## DATASET RECORDS

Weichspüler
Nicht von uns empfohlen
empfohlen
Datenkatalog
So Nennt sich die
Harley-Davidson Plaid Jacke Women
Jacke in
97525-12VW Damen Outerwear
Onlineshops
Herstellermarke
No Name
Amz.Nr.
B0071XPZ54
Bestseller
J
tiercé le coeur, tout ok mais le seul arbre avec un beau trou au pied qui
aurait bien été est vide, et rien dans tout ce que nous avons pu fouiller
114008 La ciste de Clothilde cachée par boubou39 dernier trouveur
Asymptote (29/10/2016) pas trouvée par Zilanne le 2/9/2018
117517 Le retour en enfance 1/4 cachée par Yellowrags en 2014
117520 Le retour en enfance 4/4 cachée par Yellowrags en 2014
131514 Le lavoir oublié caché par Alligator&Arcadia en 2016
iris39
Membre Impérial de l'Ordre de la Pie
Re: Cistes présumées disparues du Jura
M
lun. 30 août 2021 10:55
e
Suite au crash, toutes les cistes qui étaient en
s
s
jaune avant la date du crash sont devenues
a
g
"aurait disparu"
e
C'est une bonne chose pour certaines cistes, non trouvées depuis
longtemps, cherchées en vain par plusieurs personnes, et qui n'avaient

## WHAT YOU WILL DO
Go through the records. Copy each line where "cachée" appears.

## RESPONSE TO THIS EXERCISE
114008 La ciste de Clothilde cachée par boubou39 dernier trouveur
117517 Le retour en enfance 1/4 cachée par Yellowrags en 2014
117520 Le retour en enfance 4/4 cachée par Yellowrags en 2014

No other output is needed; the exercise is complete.